→ Task to carry out: Without the pictures, set down exactly the lines from the one that contains "I need masks" to the end of the entries, both included, and nothing besides.

** Data excerpts follows **

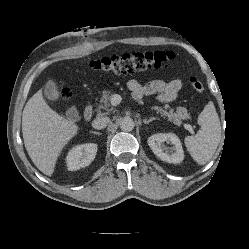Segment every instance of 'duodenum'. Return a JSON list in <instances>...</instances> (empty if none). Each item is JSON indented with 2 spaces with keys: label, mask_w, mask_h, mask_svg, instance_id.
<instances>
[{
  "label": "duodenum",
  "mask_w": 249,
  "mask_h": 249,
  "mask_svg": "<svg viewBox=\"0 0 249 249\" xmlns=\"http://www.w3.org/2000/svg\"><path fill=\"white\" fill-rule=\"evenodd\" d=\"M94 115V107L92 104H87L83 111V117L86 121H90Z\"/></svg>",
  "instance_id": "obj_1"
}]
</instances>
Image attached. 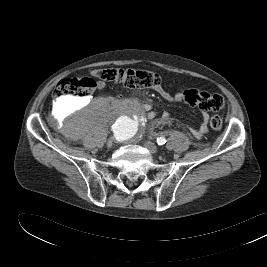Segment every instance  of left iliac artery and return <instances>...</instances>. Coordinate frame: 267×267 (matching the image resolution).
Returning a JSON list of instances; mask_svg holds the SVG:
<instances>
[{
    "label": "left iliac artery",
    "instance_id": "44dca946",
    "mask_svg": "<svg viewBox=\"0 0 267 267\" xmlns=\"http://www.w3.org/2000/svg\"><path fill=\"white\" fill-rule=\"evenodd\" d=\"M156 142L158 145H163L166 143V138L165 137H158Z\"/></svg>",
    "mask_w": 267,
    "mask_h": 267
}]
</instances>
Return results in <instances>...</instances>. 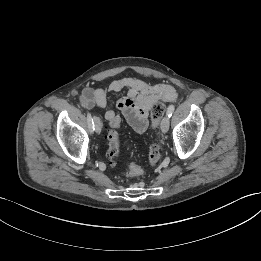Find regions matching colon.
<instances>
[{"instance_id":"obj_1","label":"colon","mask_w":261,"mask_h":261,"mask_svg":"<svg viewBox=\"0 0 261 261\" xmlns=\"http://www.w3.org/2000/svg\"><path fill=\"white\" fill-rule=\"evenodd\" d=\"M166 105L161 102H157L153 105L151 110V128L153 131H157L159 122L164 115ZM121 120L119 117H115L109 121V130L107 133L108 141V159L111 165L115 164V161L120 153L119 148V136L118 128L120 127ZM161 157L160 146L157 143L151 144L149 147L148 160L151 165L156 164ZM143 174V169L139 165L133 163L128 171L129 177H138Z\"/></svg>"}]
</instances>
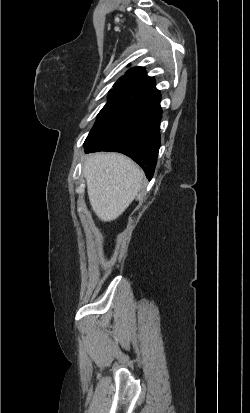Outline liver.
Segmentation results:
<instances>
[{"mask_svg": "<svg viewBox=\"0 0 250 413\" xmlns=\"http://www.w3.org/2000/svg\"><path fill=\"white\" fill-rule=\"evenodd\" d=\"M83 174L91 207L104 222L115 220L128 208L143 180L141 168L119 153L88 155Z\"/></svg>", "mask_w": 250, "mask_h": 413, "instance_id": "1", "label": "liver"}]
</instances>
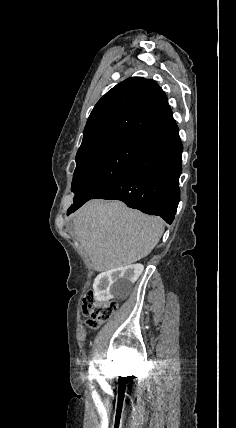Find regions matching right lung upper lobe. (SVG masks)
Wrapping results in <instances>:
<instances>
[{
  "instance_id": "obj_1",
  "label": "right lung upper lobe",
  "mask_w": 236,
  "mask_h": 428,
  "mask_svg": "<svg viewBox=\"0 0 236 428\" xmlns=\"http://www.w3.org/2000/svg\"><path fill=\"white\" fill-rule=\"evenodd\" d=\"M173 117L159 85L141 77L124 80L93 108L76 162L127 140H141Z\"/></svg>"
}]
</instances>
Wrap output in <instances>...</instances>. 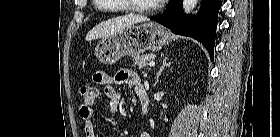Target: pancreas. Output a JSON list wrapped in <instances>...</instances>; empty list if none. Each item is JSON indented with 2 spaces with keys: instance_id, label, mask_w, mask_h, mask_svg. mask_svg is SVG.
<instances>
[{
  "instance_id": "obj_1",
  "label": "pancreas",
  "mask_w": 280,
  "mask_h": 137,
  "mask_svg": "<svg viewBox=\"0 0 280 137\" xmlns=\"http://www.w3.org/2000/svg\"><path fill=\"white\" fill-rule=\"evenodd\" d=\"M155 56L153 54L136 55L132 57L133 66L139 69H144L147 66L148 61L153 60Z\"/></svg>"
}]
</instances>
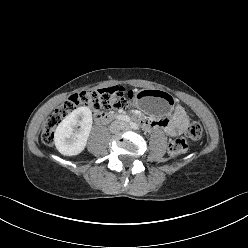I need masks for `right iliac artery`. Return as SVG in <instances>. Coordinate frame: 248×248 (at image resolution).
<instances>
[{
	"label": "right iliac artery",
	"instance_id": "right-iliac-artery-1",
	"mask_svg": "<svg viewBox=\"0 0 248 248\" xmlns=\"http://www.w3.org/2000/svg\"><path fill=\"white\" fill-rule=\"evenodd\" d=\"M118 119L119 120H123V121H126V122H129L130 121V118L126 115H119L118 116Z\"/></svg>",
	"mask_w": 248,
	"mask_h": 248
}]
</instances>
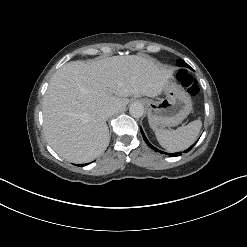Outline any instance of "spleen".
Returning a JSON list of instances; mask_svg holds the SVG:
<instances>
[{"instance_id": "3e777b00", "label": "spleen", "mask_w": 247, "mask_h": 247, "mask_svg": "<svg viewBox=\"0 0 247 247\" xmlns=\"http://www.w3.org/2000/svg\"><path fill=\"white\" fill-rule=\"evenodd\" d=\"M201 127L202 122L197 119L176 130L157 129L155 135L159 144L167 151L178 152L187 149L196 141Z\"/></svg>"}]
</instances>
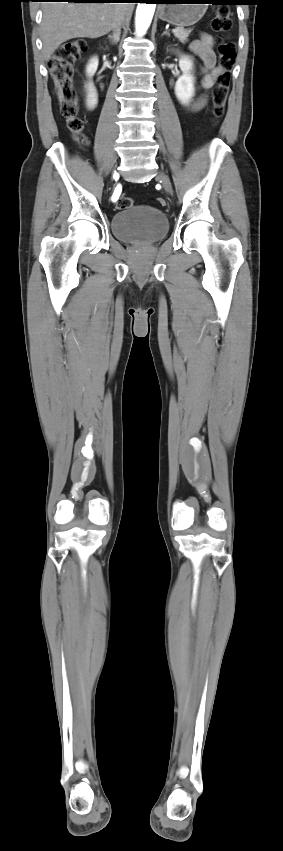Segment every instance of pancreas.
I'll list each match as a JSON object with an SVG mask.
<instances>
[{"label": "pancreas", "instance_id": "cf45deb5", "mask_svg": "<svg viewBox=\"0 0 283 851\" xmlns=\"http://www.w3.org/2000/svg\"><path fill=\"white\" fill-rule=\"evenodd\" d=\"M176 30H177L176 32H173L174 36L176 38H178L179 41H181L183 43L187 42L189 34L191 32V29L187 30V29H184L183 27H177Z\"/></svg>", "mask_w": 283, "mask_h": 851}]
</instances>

** End of Data excerpts **

→ Result:
I need masks for `right iliac artery`. Return as SVG in <instances>. Coordinate frame: 248×248 (at image resolution).
<instances>
[{
	"label": "right iliac artery",
	"instance_id": "right-iliac-artery-1",
	"mask_svg": "<svg viewBox=\"0 0 248 248\" xmlns=\"http://www.w3.org/2000/svg\"><path fill=\"white\" fill-rule=\"evenodd\" d=\"M118 119L119 120H123V121H126V122H129L130 121V118L126 115H119L118 116Z\"/></svg>",
	"mask_w": 248,
	"mask_h": 248
}]
</instances>
Outline any instance of "spleen".
Returning a JSON list of instances; mask_svg holds the SVG:
<instances>
[{"instance_id": "3e777b00", "label": "spleen", "mask_w": 247, "mask_h": 247, "mask_svg": "<svg viewBox=\"0 0 247 247\" xmlns=\"http://www.w3.org/2000/svg\"><path fill=\"white\" fill-rule=\"evenodd\" d=\"M201 127L202 122L197 119L176 130L157 129L155 135L159 144L167 151L178 152L187 149L196 141Z\"/></svg>"}]
</instances>
Segment every instance of pancreas.
I'll list each match as a JSON object with an SVG mask.
<instances>
[{"label": "pancreas", "instance_id": "cf45deb5", "mask_svg": "<svg viewBox=\"0 0 283 851\" xmlns=\"http://www.w3.org/2000/svg\"><path fill=\"white\" fill-rule=\"evenodd\" d=\"M176 30H177L176 32H173L174 36L176 38H178L179 41H181L183 43L187 42L189 34L191 32V29L187 30V29H184L183 27H177Z\"/></svg>", "mask_w": 283, "mask_h": 851}]
</instances>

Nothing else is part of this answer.